* What is expected
In the entries below, count every line with the word "other". Return only the count.
= Beginning of Section =
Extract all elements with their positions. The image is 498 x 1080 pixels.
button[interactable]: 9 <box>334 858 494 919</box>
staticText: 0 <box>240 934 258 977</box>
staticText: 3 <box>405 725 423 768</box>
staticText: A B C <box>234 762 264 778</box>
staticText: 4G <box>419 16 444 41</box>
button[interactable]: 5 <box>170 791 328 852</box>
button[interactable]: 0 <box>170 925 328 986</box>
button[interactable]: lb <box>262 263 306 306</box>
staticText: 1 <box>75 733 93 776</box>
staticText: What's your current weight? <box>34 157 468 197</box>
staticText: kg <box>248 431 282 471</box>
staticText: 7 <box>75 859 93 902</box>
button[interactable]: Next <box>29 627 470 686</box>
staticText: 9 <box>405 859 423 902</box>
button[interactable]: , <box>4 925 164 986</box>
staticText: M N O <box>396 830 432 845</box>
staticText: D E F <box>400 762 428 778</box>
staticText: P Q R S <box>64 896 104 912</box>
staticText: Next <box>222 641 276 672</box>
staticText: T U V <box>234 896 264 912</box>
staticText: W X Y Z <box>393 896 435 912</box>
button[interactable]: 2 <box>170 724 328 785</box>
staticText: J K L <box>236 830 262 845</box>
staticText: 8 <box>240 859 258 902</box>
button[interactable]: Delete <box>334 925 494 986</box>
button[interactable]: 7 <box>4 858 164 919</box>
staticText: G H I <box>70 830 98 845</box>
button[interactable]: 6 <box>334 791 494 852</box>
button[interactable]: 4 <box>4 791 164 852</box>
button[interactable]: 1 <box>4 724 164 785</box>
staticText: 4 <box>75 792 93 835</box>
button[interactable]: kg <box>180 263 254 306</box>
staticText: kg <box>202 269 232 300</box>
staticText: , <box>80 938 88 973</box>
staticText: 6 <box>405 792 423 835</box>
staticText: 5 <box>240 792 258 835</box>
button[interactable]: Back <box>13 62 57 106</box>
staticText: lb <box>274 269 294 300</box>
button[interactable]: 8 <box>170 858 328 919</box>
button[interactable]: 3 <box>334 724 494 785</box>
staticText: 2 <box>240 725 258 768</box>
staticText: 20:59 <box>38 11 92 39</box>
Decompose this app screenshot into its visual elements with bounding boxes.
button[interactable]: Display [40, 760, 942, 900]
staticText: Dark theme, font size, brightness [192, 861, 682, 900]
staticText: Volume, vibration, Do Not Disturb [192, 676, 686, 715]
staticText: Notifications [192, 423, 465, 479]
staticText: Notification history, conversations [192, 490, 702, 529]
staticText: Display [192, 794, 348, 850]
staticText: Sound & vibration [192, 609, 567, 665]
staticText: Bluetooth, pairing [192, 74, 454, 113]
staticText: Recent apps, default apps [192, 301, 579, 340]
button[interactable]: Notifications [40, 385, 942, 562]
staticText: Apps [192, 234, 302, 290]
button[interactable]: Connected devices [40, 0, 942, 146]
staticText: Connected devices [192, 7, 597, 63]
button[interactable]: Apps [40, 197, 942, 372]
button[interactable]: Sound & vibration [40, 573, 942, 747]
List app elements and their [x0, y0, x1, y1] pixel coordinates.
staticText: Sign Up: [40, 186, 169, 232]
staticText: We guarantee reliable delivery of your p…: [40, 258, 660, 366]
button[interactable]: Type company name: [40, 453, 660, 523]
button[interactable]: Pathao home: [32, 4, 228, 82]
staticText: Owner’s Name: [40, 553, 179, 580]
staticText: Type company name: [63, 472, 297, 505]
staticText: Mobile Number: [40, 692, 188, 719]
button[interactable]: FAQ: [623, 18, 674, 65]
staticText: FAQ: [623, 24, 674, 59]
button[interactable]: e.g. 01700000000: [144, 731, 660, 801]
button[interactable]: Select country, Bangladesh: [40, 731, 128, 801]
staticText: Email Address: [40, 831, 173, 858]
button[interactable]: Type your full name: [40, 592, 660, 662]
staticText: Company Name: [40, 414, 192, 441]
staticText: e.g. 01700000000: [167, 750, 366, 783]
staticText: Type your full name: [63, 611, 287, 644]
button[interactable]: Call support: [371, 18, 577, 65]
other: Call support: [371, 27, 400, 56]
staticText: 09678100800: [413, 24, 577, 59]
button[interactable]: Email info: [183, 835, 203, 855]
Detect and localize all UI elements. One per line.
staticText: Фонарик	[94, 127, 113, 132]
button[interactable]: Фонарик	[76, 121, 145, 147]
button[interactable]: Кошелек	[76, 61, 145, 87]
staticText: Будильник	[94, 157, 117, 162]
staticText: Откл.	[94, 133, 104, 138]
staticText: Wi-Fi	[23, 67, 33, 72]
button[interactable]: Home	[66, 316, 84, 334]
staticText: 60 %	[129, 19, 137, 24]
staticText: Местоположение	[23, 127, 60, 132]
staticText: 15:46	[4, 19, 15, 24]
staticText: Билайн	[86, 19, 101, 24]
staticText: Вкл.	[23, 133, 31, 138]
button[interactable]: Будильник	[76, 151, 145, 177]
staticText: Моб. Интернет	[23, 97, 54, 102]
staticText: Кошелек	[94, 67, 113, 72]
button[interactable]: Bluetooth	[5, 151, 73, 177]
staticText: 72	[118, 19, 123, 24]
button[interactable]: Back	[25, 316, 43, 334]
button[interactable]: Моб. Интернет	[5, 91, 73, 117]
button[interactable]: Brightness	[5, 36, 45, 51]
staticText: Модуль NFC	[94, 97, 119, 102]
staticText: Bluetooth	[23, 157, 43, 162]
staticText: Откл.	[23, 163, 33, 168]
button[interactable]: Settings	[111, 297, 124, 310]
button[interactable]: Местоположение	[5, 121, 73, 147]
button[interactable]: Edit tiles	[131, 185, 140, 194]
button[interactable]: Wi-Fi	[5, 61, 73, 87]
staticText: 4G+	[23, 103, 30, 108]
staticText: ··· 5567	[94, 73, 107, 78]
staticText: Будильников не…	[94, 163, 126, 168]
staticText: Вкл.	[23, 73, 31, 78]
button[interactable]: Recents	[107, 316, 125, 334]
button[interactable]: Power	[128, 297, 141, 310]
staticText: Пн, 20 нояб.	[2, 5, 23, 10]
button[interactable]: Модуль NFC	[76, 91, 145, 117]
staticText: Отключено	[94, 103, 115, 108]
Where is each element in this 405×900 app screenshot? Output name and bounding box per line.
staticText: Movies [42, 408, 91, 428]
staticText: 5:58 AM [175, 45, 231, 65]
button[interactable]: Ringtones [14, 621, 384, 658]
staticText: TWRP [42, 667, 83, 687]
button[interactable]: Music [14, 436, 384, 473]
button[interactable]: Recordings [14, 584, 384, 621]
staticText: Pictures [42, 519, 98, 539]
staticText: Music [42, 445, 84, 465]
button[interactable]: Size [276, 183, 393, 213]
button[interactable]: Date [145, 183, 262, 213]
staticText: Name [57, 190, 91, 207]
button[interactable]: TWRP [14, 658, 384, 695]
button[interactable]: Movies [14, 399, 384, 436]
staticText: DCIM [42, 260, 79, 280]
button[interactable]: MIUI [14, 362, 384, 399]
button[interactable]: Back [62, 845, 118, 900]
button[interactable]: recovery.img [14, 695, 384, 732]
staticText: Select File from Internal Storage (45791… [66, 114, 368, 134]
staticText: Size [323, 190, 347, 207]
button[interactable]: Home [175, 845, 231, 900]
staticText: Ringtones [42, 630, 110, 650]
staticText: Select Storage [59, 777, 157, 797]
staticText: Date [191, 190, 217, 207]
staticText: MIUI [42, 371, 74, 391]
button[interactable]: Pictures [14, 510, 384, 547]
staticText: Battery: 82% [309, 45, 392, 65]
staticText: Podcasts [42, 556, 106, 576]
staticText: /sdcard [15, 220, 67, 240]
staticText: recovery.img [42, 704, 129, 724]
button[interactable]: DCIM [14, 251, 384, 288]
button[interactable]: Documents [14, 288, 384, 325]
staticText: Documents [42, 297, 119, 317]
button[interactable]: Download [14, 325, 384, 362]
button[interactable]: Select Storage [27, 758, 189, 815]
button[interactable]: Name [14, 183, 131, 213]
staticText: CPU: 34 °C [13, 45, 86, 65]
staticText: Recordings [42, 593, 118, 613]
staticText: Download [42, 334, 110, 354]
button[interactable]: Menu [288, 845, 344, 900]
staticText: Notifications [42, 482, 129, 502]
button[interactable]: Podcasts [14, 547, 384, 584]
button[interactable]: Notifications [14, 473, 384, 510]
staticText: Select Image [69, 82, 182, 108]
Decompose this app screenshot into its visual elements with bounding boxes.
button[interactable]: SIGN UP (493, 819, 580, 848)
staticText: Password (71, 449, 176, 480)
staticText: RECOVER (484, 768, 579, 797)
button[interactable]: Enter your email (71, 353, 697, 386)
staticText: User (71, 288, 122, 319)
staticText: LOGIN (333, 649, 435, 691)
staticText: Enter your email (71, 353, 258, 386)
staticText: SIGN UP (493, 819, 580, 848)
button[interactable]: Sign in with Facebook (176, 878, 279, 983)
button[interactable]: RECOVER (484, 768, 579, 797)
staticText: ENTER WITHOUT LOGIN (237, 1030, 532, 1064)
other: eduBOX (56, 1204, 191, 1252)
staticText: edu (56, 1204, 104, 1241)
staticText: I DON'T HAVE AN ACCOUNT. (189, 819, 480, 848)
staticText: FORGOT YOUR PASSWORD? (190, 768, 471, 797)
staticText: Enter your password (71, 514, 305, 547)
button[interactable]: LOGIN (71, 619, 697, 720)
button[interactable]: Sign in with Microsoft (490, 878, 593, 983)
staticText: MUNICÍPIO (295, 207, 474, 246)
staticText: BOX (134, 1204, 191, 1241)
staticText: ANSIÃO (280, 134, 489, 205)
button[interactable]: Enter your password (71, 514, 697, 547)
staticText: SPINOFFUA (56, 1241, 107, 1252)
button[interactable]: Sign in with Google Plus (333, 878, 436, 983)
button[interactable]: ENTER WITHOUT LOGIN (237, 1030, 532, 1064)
= End of Section =
* Response area
2